Ongoing work by CWC faculty and students is already demonstrating the strong potential for mmWave V2X through trace driven simulation, experimental mmWave radio platforms, and a campus-scale reconfigurable mmWave network supported by the NSF. The proposed project will leverage these experimental environments for the design and validation of learning algorithms that can aid in network planning and enable mmWave radios to continuously learn from their environment even after deployment.

Research Questions

1. Can we leverage the advances in 3D mapping and RF channel prediction to realize highly automated and effective network planning?
2. Can we tailor the beamforming codebook design and selection algorithms to the radio environment, in order to adapt to the high mobility and unpredictable blockage?

Intelligent Network Planning through Channel Cartography

Significant optimizations can occur even before a mmWave network is deployed by performing accurate simulations of the expected environment. Typically, ray tracing simulations are used when determining coverage; however, newer methodologies are being proposed that utilize sparse measurements of the RF environment to produce even more precise results. Utilization of these simulations can allow evaluation of the network impact of various configurations that would otherwise be economically infeasible to measure, such as BS placement, antenna location on vehicles, codebook design, and phased array design.
Ray tracing simulations [Remcom, 2020] have proven to be quite accurate for mmWave frequencies. They function by utilizing a 3D model of the environment that is annotated with material types of known wireless penetration/reflection properties. These 3D models are available for most urban areas as an HD map. Combining this functionality with mobility data from a traffic simulator allows for modeling mmWave V2X scenarios [Klautau et al., 2018].
While ray tracing can be quite accurate, it can’t be perfect. Material types can easily vary amongst locations, such as the density of walls or type of paint/coatings used. Other fine-grained properties of the environment aren’t accurately captured by 3D models such as foliage or the chamfers/bevels of buildings. Prior work has shown that the reflectors in a mmWave environment, and their properties, can be sensed directly from RF measurements [Wei et al., 2017]. Clearly, incorporating these measurements into trace driven simulations can increase the accuracy of the observed simulation results and thus the conclusions drawn from them. The proposed project will examine how to incorporate sensing from other modalities, such as 3D vision, and how to leverage the knowledge gained from one geographic location to model a separate environment, in order to create more accurate RF environment models without high cost to operators during the planning stage.

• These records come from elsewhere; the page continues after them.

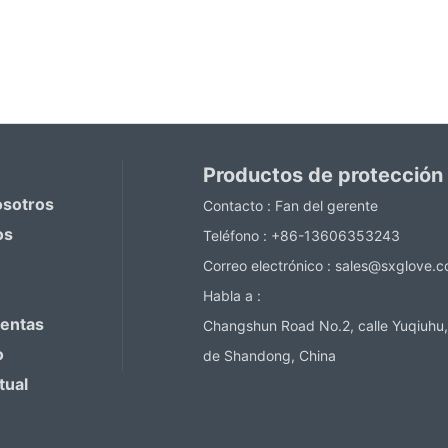
Productos de protección
osotros
Contacto :
Fan del gerente
os
Teléfono :
+86-13606353243
Correo electrónico :
sales@sxglove.
Habla a :
ventas
Changshun Road No.2, calle Yuqiuhu,
o
de Shandong, China
tual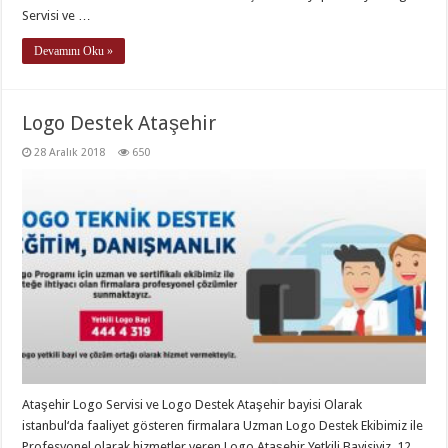
Servisi ve …
Devamını Oku »
Logo Destek Ataşehir
28 Aralık 2018
650
Ataşehir Logo Servisi ve Logo Destek Ataşehir bayisi Olarak
istanbul‘da faaliyet gösteren firmalara Uzman Logo Destek Ekibimiz ile
Profesyonel olarak hizmetler veren Logo Ataşehir Yetkili Bayisiyiz. 12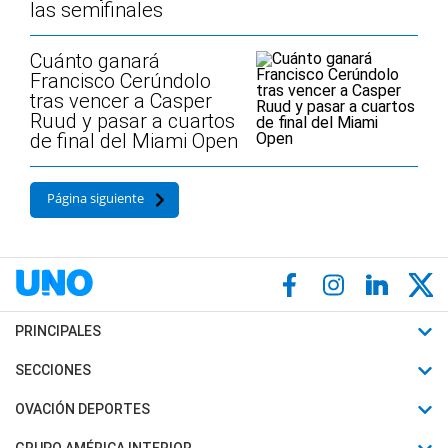
las semifinales
Cuánto ganará
Francisco Cerúndolo
tras vencer a Casper
Ruud y pasar a cuartos
de final del Miami Open
Página siguiente
PRINCIPALES
Últimas Noticias
SECCIONES
Política
Horóscopo
OVACIÓN DEPORTES
Sociedad
Motores
Fútbol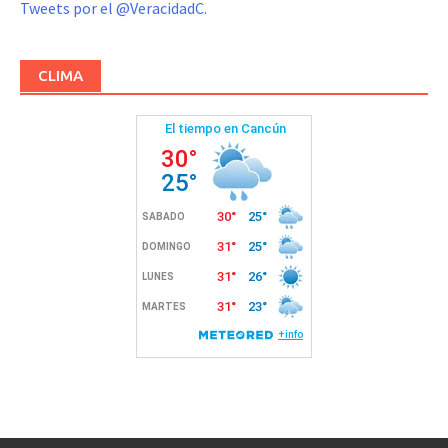
Tweets por el @VeracidadC.
CLIMA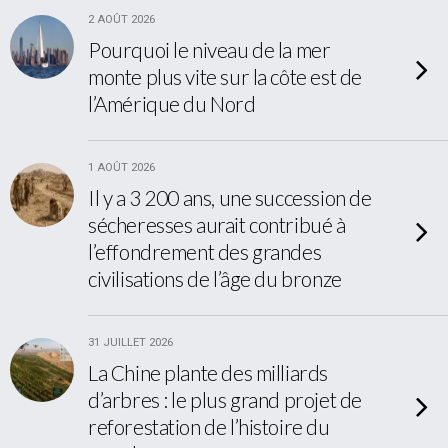
2 AOÛT 2026
Pourquoi le niveau de la mer
monte plus vite sur la côte est de
l’Amérique du Nord
1 AOÛT 2026
Il y a 3 200 ans, une succession de
sécheresses aurait contribué à
l’effondrement des grandes
civilisations de l’âge du bronze
31 JUILLET 2026
La Chine plante des milliards
d’arbres : le plus grand projet de
reforestation de l’histoire du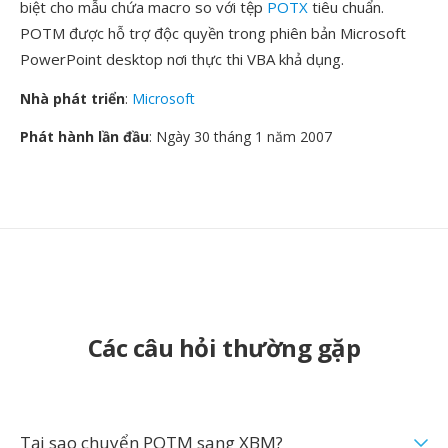
biệt cho mẫu chứa macro so với tệp
POTX
tiêu chuẩn.
POTM được hỗ trợ độc quyền trong phiên bản Microsoft
PowerPoint desktop nơi thực thi VBA khả dụng.
Nhà phát triển
:
Microsoft
Phát hành lần đầu
: Ngày 30 tháng 1 năm 2007
Các câu hỏi thường gặp
Tại sao chuyển POTM sang XBM?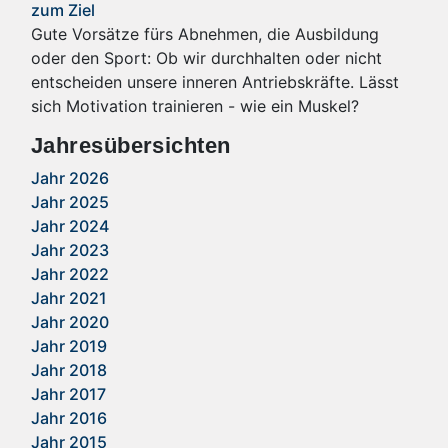
zum Ziel
Gute Vorsätze fürs Abnehmen, die Ausbildung
oder den Sport: Ob wir durchhalten oder nicht
entscheiden unsere inneren Antriebskräfte. Lässt
sich Motivation trainieren - wie ein Muskel?
Jahresübersichten
Jahr 2026
Jahr 2025
Jahr 2024
Jahr 2023
Jahr 2022
Jahr 2021
Jahr 2020
Jahr 2019
Jahr 2018
Jahr 2017
Jahr 2016
Jahr 2015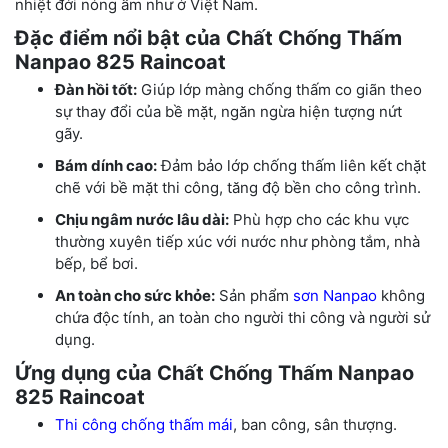
nhiệt đới nóng ẩm như ở Việt Nam.
Đặc điểm nổi bật của Chất Chống Thấm
Nanpao 825 Raincoat
Đàn hồi tốt:
Giúp lớp màng chống thấm co giãn theo
sự thay đổi của bề mặt, ngăn ngừa hiện tượng nứt
gãy.
Bám dính cao:
Đảm bảo lớp chống thấm liên kết chặt
chẽ với bề mặt thi công, tăng độ bền cho công trình.
Chịu ngâm nước lâu dài:
Phù hợp cho các khu vực
thường xuyên tiếp xúc với nước như phòng tắm, nhà
bếp, bể bơi.
An toàn cho sức khỏe:
Sản phẩm
sơn Nanpao
không
chứa độc tính, an toàn cho người thi công và người sử
dụng.
Ứng dụng của Chất Chống Thấm Nanpao
825 Raincoat
Thi công chống thấm mái
, ban công, sân thượng.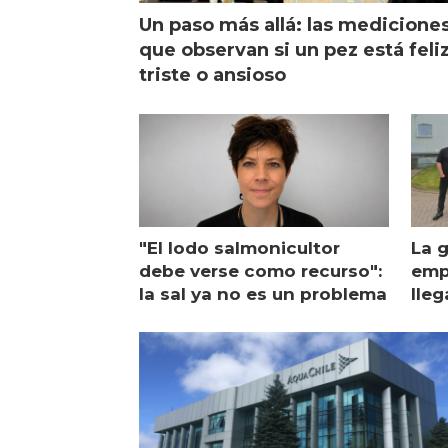
Un paso más allá: las medicione
que observan si un pez está feliz
triste o ansioso
"El lodo salmonicultor
La g
debe verse como recurso":
emp
la sal ya no es un problema
lleg
ope
Esc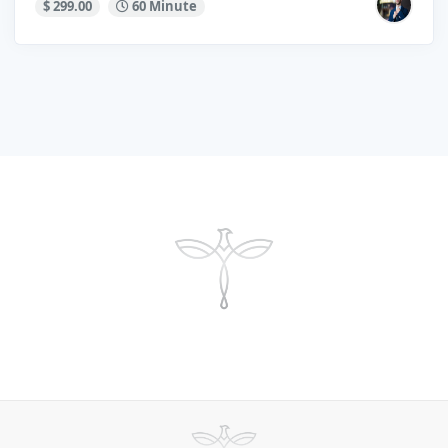
$ 299.00
60 Minute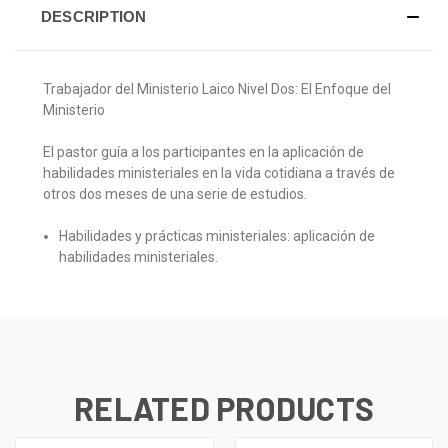
DESCRIPTION
Trabajador del Ministerio Laico
Nivel Dos: El Enfoque del
Ministerio
El pastor guía a los participantes en la aplicación de
habilidades ministeriales en la vida cotidiana a través de
otros dos meses de una serie de estudios.
Habilidades y prácticas ministeriales: aplicación de
habilidades ministeriales.
RELATED PRODUCTS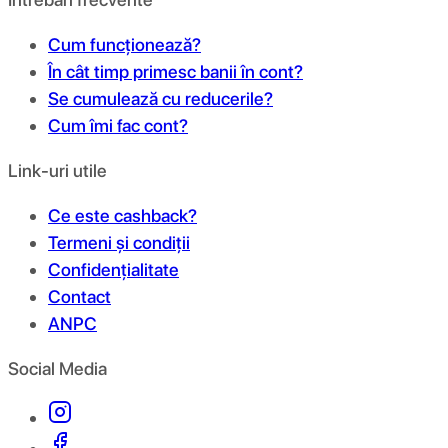
Cum funcționează?
În cât timp primesc banii în cont?
Se cumulează cu reducerile?
Cum îmi fac cont?
Link-uri utile
Ce este cashback?
Termeni și condiții
Confidențialitate
Contact
ANPC
Social Media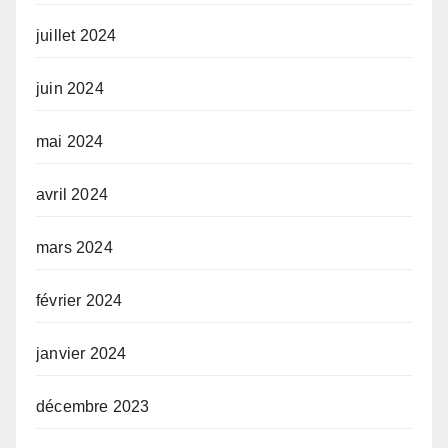
juillet 2024
juin 2024
mai 2024
avril 2024
mars 2024
février 2024
janvier 2024
décembre 2023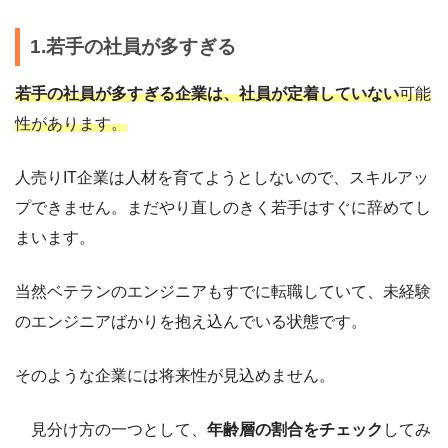
1.若手の社員が多すぎる
若手の社員が多すぎる企業は、社員が定着していない
可能
性があります。
人売りIT企業は人材を育てようとしないので、スキルアッ
プできません。まだやり直しのきく若手はすぐに辞めてし
まいます。
当然ベテランのエンジニアもすでに転職していて、未経験
のエンジニアばかりを抱え込んでいる状態です。
そのような企業には将来性が見込めません。
見分け方の一つとして、
年齢層の割合をチェック
してみ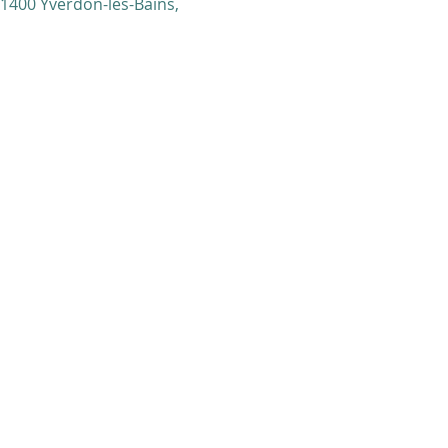
 1400 Yverdon-les-Bains,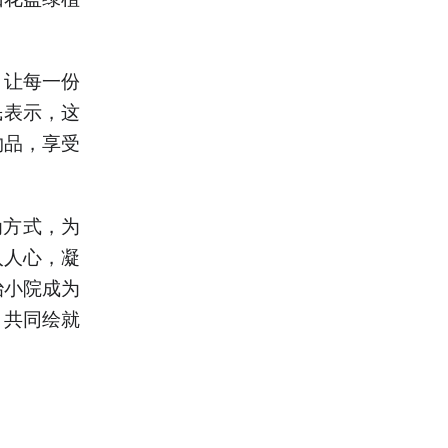
，让每一份
民表示，这
物品，享受
为方式，为
入人心，凝
治小院成为
，共同绘就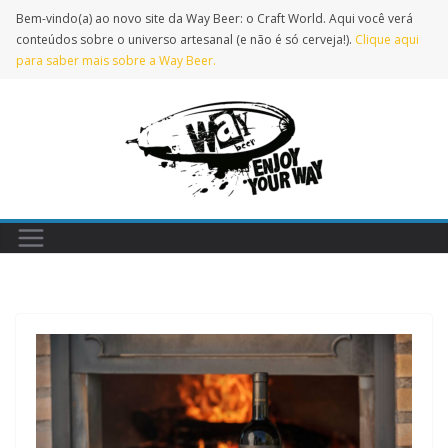
Pular
Bem-vindo(a) ao novo site da Way Beer: o Craft World. Aqui você verá
para
conteúdos sobre o universo artesanal (e não é só cerveja!).
Clique aqui
para saber mais sobre a Way Beer.
o
conteúdo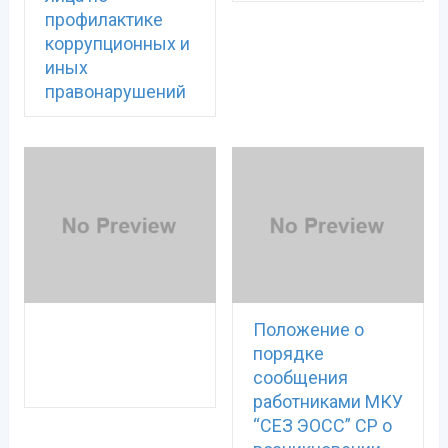
профилактике
коррупционных и
иных
правонарушений
Положение о
порядке
сообщения
работниками МКУ
“СЕЗ ЭОСС” СР о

Lifelong Learning at the Base Station

While accurate network planning can improve the efficiency of mmWave networks, environments inevitably change. In the long term, environments change due to seasons impacting the foliage in the environment or new construction. In the short term, networks are impacted by fluctuations in user movement/density and the introduction of dynamic, short lived, blockages. If a BS can continually learn from, and predict, its environment, it will be able to adapt to these changes and maintain or improve network capacity over time.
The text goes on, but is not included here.